Each entry, from beginning to end, is to be transcribed verbatim.

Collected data

------

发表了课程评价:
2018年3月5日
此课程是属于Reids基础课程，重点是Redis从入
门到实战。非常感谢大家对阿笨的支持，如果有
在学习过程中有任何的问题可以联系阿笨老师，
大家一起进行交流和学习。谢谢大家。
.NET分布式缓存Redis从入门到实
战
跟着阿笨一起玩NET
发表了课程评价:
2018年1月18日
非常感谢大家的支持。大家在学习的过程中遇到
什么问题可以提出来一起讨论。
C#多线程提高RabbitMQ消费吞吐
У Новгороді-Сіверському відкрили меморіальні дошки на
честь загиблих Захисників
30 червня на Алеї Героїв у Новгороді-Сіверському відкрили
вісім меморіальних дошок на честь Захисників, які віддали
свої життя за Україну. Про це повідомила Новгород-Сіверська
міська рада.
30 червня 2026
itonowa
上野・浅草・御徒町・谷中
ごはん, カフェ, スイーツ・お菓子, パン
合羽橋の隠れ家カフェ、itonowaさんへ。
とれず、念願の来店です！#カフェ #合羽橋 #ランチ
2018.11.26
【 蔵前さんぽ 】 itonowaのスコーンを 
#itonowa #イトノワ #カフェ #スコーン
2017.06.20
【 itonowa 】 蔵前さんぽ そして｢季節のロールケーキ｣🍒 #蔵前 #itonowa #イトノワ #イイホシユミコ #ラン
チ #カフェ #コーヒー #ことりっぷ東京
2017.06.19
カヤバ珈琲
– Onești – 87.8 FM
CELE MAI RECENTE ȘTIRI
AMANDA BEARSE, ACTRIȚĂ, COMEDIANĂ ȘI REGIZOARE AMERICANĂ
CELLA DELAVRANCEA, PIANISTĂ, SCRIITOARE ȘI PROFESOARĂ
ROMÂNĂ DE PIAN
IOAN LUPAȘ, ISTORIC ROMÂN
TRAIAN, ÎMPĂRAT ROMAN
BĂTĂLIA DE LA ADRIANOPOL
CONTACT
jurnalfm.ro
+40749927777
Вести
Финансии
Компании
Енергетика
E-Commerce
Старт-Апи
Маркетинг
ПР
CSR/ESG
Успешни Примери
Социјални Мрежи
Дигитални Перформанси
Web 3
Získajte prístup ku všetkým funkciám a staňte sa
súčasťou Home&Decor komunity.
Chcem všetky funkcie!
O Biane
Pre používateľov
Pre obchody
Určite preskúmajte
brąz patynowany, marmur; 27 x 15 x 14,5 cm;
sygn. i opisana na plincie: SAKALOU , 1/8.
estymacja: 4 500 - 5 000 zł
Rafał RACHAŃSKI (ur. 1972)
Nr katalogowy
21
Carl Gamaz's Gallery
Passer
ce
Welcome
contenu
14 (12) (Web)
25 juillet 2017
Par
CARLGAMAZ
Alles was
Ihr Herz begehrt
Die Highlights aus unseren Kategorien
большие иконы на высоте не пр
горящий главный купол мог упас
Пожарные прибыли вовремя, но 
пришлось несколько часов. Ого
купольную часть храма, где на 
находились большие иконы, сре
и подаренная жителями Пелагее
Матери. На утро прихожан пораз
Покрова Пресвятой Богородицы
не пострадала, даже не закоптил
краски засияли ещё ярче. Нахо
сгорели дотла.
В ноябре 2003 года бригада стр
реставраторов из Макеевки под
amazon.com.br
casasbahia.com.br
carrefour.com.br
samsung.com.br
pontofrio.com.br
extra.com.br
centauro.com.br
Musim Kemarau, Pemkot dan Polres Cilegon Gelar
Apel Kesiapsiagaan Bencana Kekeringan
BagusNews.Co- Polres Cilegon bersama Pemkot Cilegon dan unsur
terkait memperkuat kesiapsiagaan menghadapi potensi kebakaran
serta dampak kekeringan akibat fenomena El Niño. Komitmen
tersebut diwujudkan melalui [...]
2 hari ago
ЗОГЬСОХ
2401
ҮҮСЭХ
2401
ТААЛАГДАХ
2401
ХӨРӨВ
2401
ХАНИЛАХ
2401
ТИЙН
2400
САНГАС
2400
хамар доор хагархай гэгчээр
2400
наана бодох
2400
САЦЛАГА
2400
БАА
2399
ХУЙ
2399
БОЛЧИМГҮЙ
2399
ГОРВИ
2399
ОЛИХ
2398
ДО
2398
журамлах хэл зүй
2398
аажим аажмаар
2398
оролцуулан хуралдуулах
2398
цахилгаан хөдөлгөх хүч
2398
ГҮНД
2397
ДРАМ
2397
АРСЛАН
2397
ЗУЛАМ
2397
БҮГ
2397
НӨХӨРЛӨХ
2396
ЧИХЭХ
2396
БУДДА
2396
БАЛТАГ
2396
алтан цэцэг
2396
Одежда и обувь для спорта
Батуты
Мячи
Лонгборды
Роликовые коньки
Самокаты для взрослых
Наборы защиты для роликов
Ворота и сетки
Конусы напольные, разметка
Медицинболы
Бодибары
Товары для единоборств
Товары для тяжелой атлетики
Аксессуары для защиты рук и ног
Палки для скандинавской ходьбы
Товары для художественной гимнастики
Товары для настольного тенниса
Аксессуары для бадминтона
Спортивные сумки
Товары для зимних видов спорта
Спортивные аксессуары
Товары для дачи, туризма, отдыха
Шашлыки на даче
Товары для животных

------

Result of the task
发表了课程评价:
2018年3月5日
此课程是属于Reids基础课程，重点是Redis从入
门到实战。非常感谢大家对阿笨的支持，如果有
在学习过程中有任何的问题可以联系阿笨老师，
大家一起进行交流和学习。谢谢大家。
.NET分布式缓存Redis从入门到实
战
跟着阿笨一起玩NET
发表了课程评价:
2018年1月18日
非常感谢大家的支持。大家在学习的过程中遇到
什么问题可以提出来一起讨论。
C#多线程提高RabbitMQ消费吞吐
У Новгороді-Сіверському відкрили меморіальні дошки на
честь загиблих Захисників
30 червня на Алеї Героїв у Новгороді-Сіверському відкрили
вісім меморіальних дошок на честь Захисників, які віддали
свої життя за Україну. Про це повідомила Новгород-Сіверська
міська рада.
30 червня 2026
itonowa
上野・浅草・御徒町・谷中
ごはん, カフェ, スイーツ・お菓子, パン
合羽橋の隠れ家カフェ、itonowaさんへ。
とれず、念願の来店です！#カフェ #合羽橋 #ランチ
2018.11.26
【 蔵前さんぽ 】 itonowaのスコーンを 
#itonowa #イトノワ #カフェ #スコーン
2017.06.20
【 itonowa 】 蔵前さんぽ そして｢季節のロールケーキ｣🍒 #蔵前 #itonowa #イトノワ #イイホシユミコ #ラン
チ #カフェ #コーヒー #ことりっぷ東京
2017.06.19
カヤバ珈琲
– Onești – 87.8 FM
CELE MAI RECENTE ȘTIRI
AMANDA BEARSE, ACTRIȚĂ, COMEDIANĂ ȘI REGIZOARE AMERICANĂ
CELLA DELAVRANCEA, PIANISTĂ, SCRIITOARE ȘI PROFESOARĂ
ROMÂNĂ DE PIAN
IOAN LUPAȘ, ISTORIC ROMÂN
TRAIAN, ÎMPĂRAT ROMAN
BĂTĂLIA DE LA ADRIANOPOL
CONTACT
jurnalfm.ro
+40749927777
Вести
Финансии
Компании
Енергетика
E-Commerce
Старт-Апи
Маркетинг
ПР
CSR/ESG
Успешни Примери
Социјални Мрежи
Дигитални Перформанси
Web 3
Získajte prístup ku všetkým funkciám a staňte sa
súčasťou Home&Decor komunity.
Chcem všetky funkcie!
O Biane
Pre používateľov
Pre obchody
Určite preskúmajte
brąz patynowany, marmur; 27 x 15 x 14,5 cm;
sygn. i opisana na plincie: SAKALOU , 1/8.
estymacja: 4 500 - 5 000 zł
Rafał RACHAŃSKI (ur. 1972)
Nr katalogowy
21
Carl Gamaz's Gallery
Passer
ce
Welcome
contenu
14 (12) (Web)
25 juillet 2017
Par
CARLGAMAZ
Alles was
Ihr Herz begehrt
Die Highlights aus unseren Kategorien
большие иконы на высоте не пр
горящий главный купол мог упас
Пожарные прибыли вовремя, но 
пришлось несколько часов. Ого
купольную часть храма, где на 
находились большие иконы, сре
и подаренная жителями Пелагее
Матери. На утро прихожан пораз
Покрова Пресвятой Богородицы
не пострадала, даже не закоптил
краски засияли ещё ярче. Нахо
сгорели дотла.
В ноябре 2003 года бригада стр
реставраторов из Макеевки под
amazon.com.br
casasbahia.com.br
carrefour.com.br
samsung.com.br
pontofrio.com.br
extra.com.br
centauro.com.br
Musim Kemarau, Pemkot dan Polres Cilegon Gelar
Apel Kesiapsiagaan Bencana Kekeringan
BagusNews.Co- Polres Cilegon bersama Pemkot Cilegon dan unsur
terkait memperkuat kesiapsiagaan menghadapi potensi kebakaran
serta dampak kekeringan akibat fenomena El Niño. Komitmen
tersebut diwujudkan melalui [...]
2 hari ago
ЗОГЬСОХ
2401
ҮҮСЭХ
2401
ТААЛАГДАХ
2401
ХӨРӨВ
2401
ХАНИЛАХ
2401
ТИЙН
2400
САНГАС
2400
хамар доор хагархай гэгчээр
2400
наана бодох
2400
САЦЛАГА
2400
БАА
2399
ХУЙ
2399
БОЛЧИМГҮЙ
2399
ГОРВИ
2399
ОЛИХ
2398
ДО
2398
журамлах хэл зүй
2398
аажим аажмаар
2398
оролцуулан хуралдуулах
2398
цахилгаан хөдөлгөх хүч
2398
ГҮНД
2397
ДРАМ
2397
АРСЛАН
2397
ЗУЛАМ
2397
БҮГ
2397
НӨХӨРЛӨХ
2396
ЧИХЭХ
2396
БУДДА
2396
БАЛТАГ
2396
алтан цэцэг
2396
Одежда и обувь для спорта
Батуты
Мячи
Лонгборды
Роликовые коньки
Самокаты для взрослых
Наборы защиты для роликов
Ворота и сетки
Конусы напольные, разметка
Медицинболы
Бодибары
Товары для единоборств
Товары для тяжелой атлетики
Аксессуары для защиты рук и ног
Палки для скандинавской ходьбы
Товары для художественной гимнастики
Товары для настольного тенниса
Аксессуары для бадминтона
Спортивные сумки
Товары для зимних видов спорта
Спортивные аксессуары
Товары для дачи, туризма, отдыха
Шашлыки на даче
Товары для животных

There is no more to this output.